August gold futures plummeted more than 2 percent to around $1,765 per ounce on the COMEX division of the New York Mercantile Exchange. This is the lowest level since December 2021.
The yellow metal is down more than 3 percent over the last week, adding to its year-to-date loss of about 3.5 percent. However, over the last 12 months, gold prices have held steady, sliding just 1.2 percent.
But the entire metals market is bleeding red ink on the first day back from the Fourth of July holiday.
August silver futures fell nearly 3 percent to just above $19 per ounce. August copper futures added to their immense losses, with the red metal declining more than 4 percent to $3.44 per pound. August platinum futures lost 2.4 percent to $850 an ounce, while August palladium futures erased roughly 2 percent to $1,900 per ounce.
The entire financial market hemorrhaged Tuesday, from stocks to bonds to commodities. But why?
Gold Market Is Not Glittering
In recent weeks, concerns over economic growth have been the top theme in the broader financial markets, rivaling that of elevated inflation worries.
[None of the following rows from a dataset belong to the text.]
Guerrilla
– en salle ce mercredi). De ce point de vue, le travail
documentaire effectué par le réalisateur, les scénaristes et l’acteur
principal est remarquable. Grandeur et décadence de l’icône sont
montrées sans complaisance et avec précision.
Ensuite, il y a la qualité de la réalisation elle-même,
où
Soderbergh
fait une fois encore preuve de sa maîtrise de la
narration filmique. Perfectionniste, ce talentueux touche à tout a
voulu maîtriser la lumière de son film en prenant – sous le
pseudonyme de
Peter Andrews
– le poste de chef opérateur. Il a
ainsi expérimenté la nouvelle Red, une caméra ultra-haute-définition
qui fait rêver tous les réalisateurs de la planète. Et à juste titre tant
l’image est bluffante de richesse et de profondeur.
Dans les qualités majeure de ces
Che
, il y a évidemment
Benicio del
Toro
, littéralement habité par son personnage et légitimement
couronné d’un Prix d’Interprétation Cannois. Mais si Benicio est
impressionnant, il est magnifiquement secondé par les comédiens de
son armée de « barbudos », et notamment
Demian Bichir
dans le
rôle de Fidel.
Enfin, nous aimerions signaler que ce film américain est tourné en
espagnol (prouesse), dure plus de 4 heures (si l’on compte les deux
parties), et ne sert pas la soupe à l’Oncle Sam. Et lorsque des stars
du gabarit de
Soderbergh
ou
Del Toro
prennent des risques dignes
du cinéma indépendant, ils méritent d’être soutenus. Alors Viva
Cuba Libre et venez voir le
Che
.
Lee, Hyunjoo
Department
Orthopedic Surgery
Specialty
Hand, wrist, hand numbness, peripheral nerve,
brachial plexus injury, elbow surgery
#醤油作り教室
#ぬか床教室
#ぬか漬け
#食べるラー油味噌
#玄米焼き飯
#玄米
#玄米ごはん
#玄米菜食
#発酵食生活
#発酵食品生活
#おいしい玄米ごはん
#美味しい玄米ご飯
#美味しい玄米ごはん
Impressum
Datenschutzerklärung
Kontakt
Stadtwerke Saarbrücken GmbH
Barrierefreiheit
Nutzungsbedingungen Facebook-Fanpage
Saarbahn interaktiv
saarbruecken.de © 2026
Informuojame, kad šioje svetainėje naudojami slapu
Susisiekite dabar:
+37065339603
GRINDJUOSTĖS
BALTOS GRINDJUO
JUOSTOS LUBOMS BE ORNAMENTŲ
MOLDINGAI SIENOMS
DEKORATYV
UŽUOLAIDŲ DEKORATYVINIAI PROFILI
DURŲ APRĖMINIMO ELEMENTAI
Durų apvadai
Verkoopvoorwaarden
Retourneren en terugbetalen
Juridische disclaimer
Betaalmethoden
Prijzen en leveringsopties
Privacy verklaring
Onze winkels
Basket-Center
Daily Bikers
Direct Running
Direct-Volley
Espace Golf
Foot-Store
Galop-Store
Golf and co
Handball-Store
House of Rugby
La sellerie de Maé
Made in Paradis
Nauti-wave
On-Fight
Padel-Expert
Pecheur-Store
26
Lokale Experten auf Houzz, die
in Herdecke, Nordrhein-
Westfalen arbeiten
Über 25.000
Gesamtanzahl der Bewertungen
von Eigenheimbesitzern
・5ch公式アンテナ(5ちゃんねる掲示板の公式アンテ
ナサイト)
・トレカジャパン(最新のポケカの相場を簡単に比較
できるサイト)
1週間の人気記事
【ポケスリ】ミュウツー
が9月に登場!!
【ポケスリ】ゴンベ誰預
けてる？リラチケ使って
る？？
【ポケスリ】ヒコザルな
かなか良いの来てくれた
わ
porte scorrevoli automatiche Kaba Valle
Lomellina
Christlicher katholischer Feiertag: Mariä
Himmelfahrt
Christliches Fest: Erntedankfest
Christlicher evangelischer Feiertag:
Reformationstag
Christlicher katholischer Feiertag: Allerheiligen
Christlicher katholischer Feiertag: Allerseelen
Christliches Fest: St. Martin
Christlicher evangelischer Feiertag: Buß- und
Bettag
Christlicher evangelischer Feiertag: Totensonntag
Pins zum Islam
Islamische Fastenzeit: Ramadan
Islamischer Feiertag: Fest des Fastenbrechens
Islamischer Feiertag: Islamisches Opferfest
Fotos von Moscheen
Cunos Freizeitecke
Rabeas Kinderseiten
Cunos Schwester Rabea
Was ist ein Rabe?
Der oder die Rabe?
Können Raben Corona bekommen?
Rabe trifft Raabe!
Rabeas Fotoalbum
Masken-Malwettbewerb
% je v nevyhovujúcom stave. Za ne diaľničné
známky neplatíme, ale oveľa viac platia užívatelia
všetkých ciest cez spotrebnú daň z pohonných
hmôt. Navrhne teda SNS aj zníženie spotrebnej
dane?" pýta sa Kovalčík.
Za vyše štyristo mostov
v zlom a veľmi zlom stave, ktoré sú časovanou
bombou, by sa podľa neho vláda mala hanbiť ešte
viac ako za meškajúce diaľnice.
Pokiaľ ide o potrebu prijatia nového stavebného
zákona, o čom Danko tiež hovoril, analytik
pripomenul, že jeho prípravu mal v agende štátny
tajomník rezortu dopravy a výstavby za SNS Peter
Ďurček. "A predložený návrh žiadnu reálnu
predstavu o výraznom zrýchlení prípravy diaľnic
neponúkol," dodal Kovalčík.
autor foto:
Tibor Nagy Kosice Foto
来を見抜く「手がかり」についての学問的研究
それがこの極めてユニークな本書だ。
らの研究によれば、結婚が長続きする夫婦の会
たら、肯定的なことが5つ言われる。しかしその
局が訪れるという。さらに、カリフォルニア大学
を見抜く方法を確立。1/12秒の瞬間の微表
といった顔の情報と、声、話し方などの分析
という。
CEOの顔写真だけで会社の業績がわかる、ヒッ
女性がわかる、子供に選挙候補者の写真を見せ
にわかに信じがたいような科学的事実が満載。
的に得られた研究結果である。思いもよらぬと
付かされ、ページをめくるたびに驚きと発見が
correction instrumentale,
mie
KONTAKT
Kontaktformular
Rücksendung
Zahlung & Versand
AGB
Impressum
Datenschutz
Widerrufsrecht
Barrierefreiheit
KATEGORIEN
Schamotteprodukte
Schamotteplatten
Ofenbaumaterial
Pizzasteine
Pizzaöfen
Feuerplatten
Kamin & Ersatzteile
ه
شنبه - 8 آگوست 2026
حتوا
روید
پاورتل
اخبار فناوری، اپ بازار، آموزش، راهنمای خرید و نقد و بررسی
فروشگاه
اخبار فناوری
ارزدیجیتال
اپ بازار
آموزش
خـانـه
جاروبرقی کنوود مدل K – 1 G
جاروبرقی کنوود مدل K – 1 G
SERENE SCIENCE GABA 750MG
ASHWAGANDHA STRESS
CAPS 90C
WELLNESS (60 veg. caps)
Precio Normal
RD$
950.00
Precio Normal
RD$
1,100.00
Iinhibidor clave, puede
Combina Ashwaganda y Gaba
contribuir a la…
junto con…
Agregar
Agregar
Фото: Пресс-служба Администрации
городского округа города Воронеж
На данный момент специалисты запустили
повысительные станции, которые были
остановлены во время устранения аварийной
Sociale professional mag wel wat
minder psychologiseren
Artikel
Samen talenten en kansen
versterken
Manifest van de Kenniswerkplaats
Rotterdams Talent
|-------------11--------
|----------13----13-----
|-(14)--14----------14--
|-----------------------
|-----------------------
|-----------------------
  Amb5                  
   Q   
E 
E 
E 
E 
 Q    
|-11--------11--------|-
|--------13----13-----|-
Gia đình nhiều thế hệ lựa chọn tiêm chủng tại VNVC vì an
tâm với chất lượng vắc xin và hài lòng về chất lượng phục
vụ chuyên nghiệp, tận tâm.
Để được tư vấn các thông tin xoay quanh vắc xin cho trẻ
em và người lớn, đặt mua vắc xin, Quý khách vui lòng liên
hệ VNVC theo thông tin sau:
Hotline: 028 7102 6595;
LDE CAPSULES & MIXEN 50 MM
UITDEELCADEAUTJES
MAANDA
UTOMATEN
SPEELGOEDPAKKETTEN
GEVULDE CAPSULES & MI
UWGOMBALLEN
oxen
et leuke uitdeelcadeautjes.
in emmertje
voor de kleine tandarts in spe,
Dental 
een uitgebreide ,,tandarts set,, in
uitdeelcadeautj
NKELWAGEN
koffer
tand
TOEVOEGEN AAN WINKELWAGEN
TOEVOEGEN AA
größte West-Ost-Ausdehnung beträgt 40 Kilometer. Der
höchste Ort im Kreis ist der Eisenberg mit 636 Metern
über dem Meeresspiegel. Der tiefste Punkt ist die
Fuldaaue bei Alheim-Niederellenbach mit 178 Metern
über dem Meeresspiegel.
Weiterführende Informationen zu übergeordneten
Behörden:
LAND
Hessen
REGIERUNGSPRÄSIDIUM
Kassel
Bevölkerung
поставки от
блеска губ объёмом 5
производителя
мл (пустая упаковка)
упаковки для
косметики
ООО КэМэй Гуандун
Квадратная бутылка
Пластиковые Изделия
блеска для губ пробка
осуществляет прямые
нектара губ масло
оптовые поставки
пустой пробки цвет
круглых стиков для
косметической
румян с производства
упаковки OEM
With more economists and Wall Street firms increasing the odds of an economic downturn or making a recession their baseline scenario, investors are responding by fleeing the stock markets and pouring into more conventional safe-haven assets. One of these has been the greenback.
The U.S. Dollar Index (DXY), which gauges the greenback against a basket of currencies, soared 1.45 percent to a more than 20-year high of 106.66. Year-to-date, the index has spiked more than 11 percent.
A stronger buck is typically bearish for dollar-denominated commodities because it makes it more expensive for foreign investors to purchase.
At the same time, experts purport that traders do want to hold the traditional hedge in their portfolios since it can function as a balancing tool amid growing uncertainty in the global economy and international financial markets.